# Welcome to our playground!

It's wonderful to be here
It's certainly a thrill
You're such a lovely audience
We'd like to take you home with us
We'd love to take you home!!

## Now let's first see if we can connect to the bank!

To do so we need to install some packages and set up the sql extension for Jupyter. We will also set some variables required by the code. 

***Nota Bene - This might take some time and there will be no output! - > once a number appears in between the brackets [] the command is done!***

In [1]:
# Installing some python packages to talk SQL
! pip install -q ipython-sql sqlalchemy psycopg2-binary -q

import requests

project_id= requests.get("http://metadata/computeMetadata/v1/project/project-id", headers={'Metadata-Flavor': 'Google'}).text
full_zone_string = requests.get("http://metadata/computeMetadata/v1/instance/zone", headers={'Metadata-Flavor': 'Google'}).text
zone_name = full_zone_string.split("/")[3]
region = zone_name[:-2]

We can jump right into it now - adjust the following cell with the password you created for the postgres user!

In [None]:
%sql postgresql://postgres:kcg6a2jg@192.168.142.72:5432/postgres

No news is good news! But to be sure, let's run a query:

In [None]:
%sql SELECT * FROM pg_catalog.pg_user

If all went according to plan you will see a table with the results of the SQL query. Feel free to play around with this and query other stuff if you want!

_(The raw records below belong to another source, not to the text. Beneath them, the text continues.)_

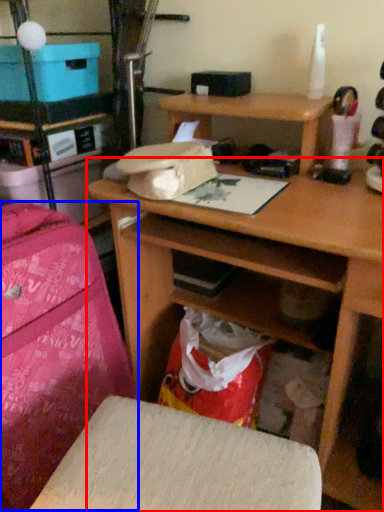 Question: Which object appears farthest to the camera in this image, desk (highlighted by a red box) or luggage (highlighted by a blue box)?

Choices:
 (A) desk
 (B) luggage

Answer: (B) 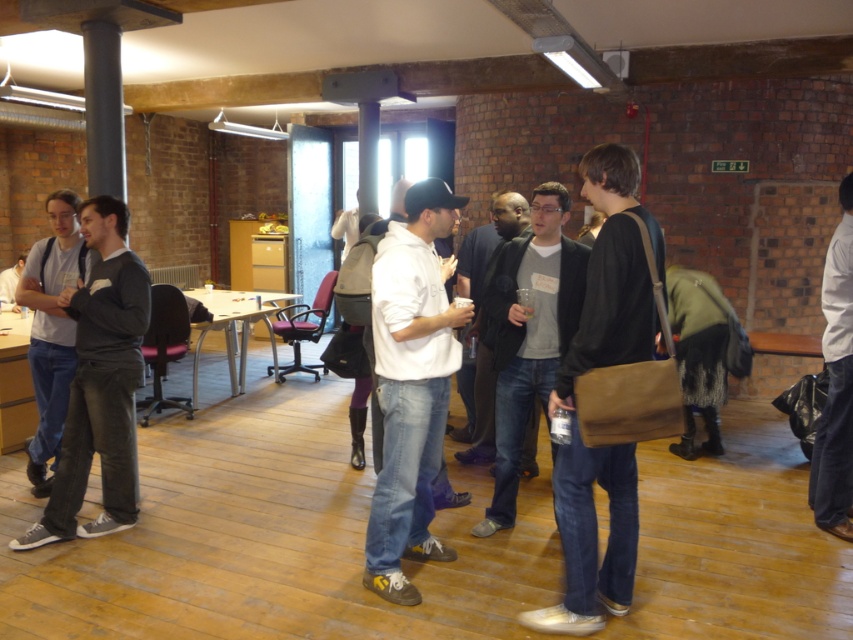 Can you confirm if gray cotton hoodie at center is bigger than white matte jacket at right?

Correct, gray cotton hoodie at center is larger in size than white matte jacket at right.

Between gray cotton hoodie at center and white matte jacket at right, which one has less height?

With less height is gray cotton hoodie at center.

Which is behind, point (549, 314) or point (822, 508)?

Positioned behind is point (822, 508).

The image size is (853, 640). What are the coordinates of `gray cotton hoodie at center` in the screenshot? It's located at (527, 333).

Is dark brown leather jacket at center closer to the viewer compared to dark gray jacket at center?

Yes, dark brown leather jacket at center is closer to the viewer.

From the picture: Who is more forward, (614,541) or (480,384)?

Positioned in front is point (614,541).

Locate an element on the screen. This screenshot has height=640, width=853. dark brown leather jacket at center is located at coordinates (612, 275).

Is gray cotton hoodie at center to the right of white hoodie at center from the viewer's perspective?

Yes, gray cotton hoodie at center is to the right of white hoodie at center.

Is gray cotton hoodie at center smaller than white hoodie at center?

Correct, gray cotton hoodie at center occupies less space than white hoodie at center.

Which is behind, point (498, 275) or point (0, 276)?

Point (0, 276)

You are a GUI agent. You are given a task and a screenshot of the screen. Output one action in this format:
    pyautogui.click(x=<x>, y=<y>)
    Task: Click on the gray cotton hoodie at center
    The image size is (853, 640).
    Given the screenshot: What is the action you would take?
    pyautogui.click(x=527, y=333) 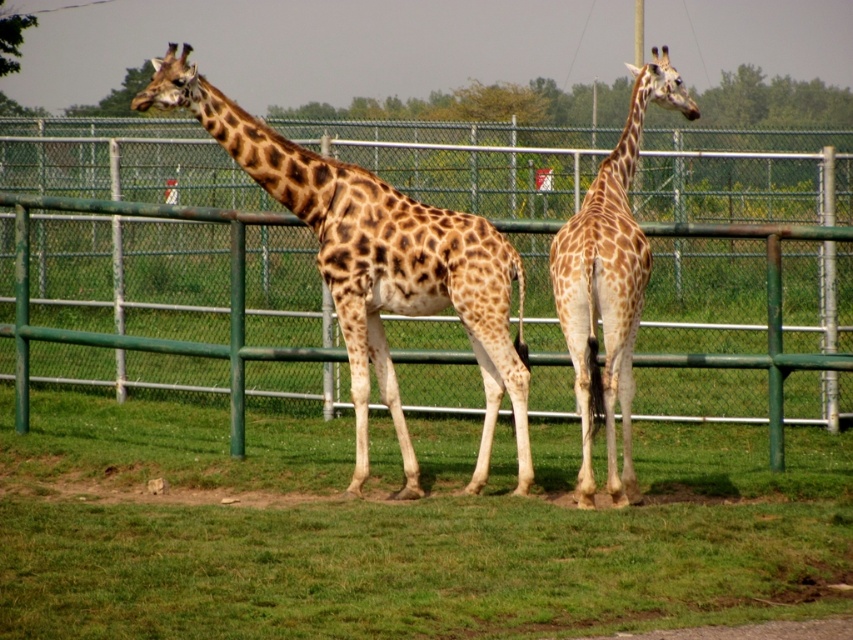 You are a zookeeper who needs to place a new feeding station in the enclosure. The feeding station must be placed at the exact 2D coordinates where the green grass at lower center is located. What are the coordinates for placing the feeding station?

The coordinates for placing the feeding station are at point (399,529) where the green grass at lower center is located.

You are a zookeeper trying to feed both spotted fur giraffe at left and spotted fur giraffe at center. Since you can only reach one at a time, which giraffe should you approach first to ensure you can reach both without moving your position?

The spotted fur giraffe at left is positioned over the spotted fur giraffe at center, so you should approach the spotted fur giraffe at center first before the one at left to ensure you can reach both without moving your position. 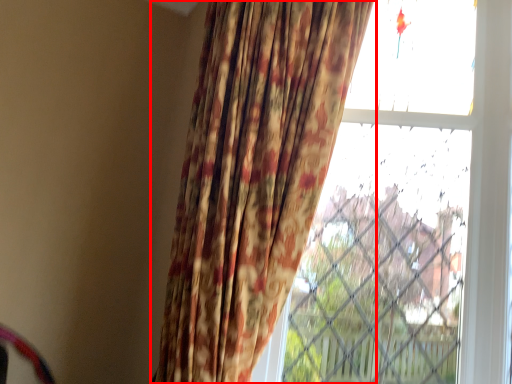 Question: Observing the image, what is the correct spatial positioning of curtain (annotated by the red box) in reference to window?

Choices:
 (A) right
 (B) left

Answer: (B) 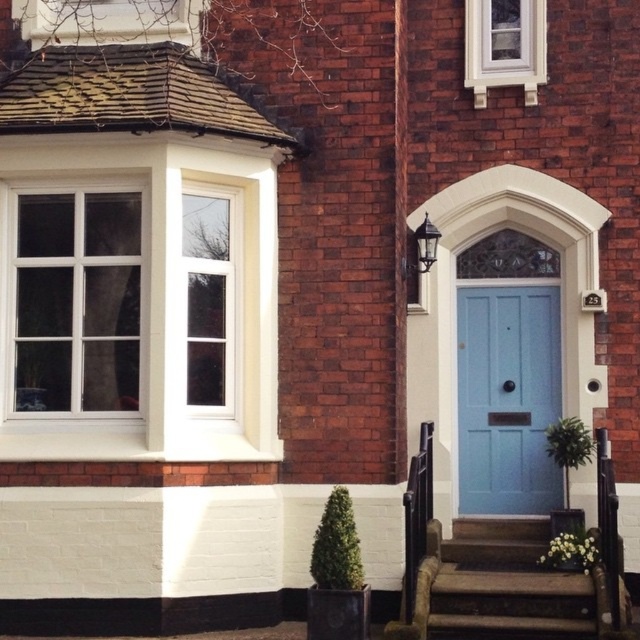 Question: Is white glass window at upper left positioned in front of clear glass window at upper left?

Choices:
 (A) yes
 (B) no

Answer: (A)

Question: From the image, what is the correct spatial relationship of white glass window at upper left in relation to light blue wooden door at center?

Choices:
 (A) below
 (B) above

Answer: (B)

Question: Considering the real-world distances, which object is closest to the white glass window at upper left?

Choices:
 (A) smooth stone stairs at center
 (B) light blue wooden door at center
 (C) clear glass window at upper left

Answer: (C)

Question: Which of the following is the closest to the observer?

Choices:
 (A) (512, 352)
 (B) (120, 289)

Answer: (B)

Question: Based on their relative distances, which object is farther from the smooth stone stairs at center?

Choices:
 (A) white painted wood window at upper center
 (B) clear glass window at upper left
 (C) white glass window at upper left

Answer: (A)

Question: Does light blue wooden door at center come behind white painted wood window at upper center?

Choices:
 (A) no
 (B) yes

Answer: (B) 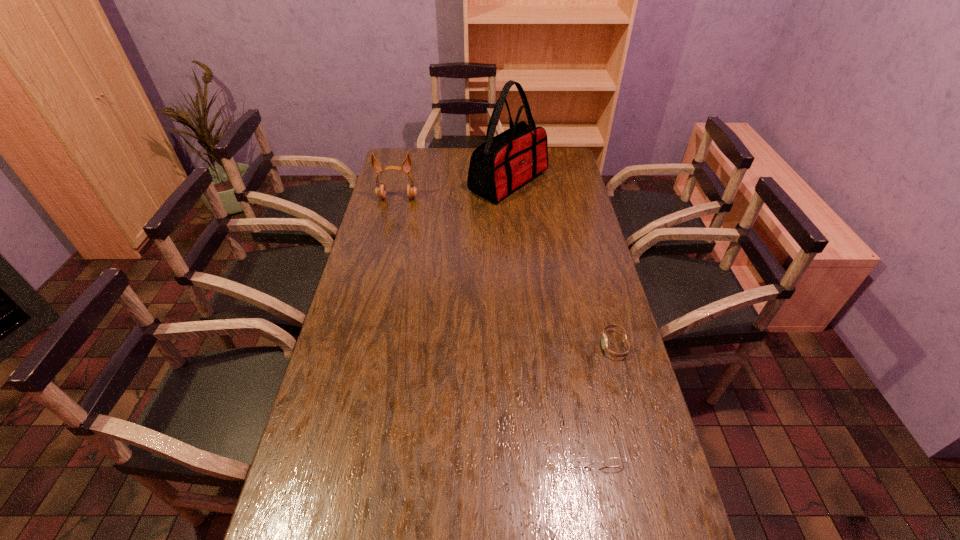 Image resolution: width=960 pixels, height=540 pixels. In order to click on duffel bag in this screenshot , I will do `click(502, 164)`.

This screenshot has height=540, width=960. Find the location of `earphone`. earphone is located at coordinates (380, 191).

Find the location of a particular element. the second tallest object is located at coordinates (380, 191).

The height and width of the screenshot is (540, 960). Identify the location of spectacles. (582, 461).

Locate an element on the screen. watch is located at coordinates (604, 342).

Where is `the rightmost object`? This screenshot has height=540, width=960. the rightmost object is located at coordinates (604, 342).

Identify the location of free space located 0.350m on the left of the duffel bag. (390, 181).

Where is `vacant space located 0.080m on the front-facing side of the leftmost object`? This screenshot has width=960, height=540. vacant space located 0.080m on the front-facing side of the leftmost object is located at coordinates (394, 214).

Where is `free space located 0.070m on the front-facing side of the nearest object`? The image size is (960, 540). free space located 0.070m on the front-facing side of the nearest object is located at coordinates (602, 500).

At what (x,y) coordinates should I click in order to perform the action: click on free region located 0.210m on the face of the second nearest object. Please return your answer as a coordinate pair (x, y). Looking at the image, I should click on (531, 345).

## So we can connect to the data, but where is the AI goodness? 

Right here! But we will start with something simple - let's see if we can predict the next transaction for a certain user! Let's make a dataset out of the transactions database!

In [None]:
# Import SQLAlchemy & Pandas
import pandas as pd
from sqlalchemy import create_engine
# Define the engine to use
engine = create_engine("postgresql://postgres:kcg6a2jg@192.168.142.72:5432/transactions-db")
table_name = 'transactions'

# Capture the table into a dataframe!

table_df = pd.read_sql_table(
    table_name,
    con=engine
)
# And store the dataframe as a csv file

table_df.rename(columns={'from_acct':'from account','to_acct':'to account'}, inplace=True)
table_df.to_csv("all_transactions.csv")

# Split the data in data to train and data the model and data to train the model

test_df = table_df.iloc[:10,:]
train_df = table_df.iloc[10:,:]

test_df.to_csv("test_transactions.csv")
train_df.to_csv("train_transactions.csv")


## AutoGluon

Like we mentioned we are starting with something small, using Autogluon. Autogluon will allow you to easily train a model based on a small amount of data (we have only 66 transactions unless you went crazy and added a lot more previously..)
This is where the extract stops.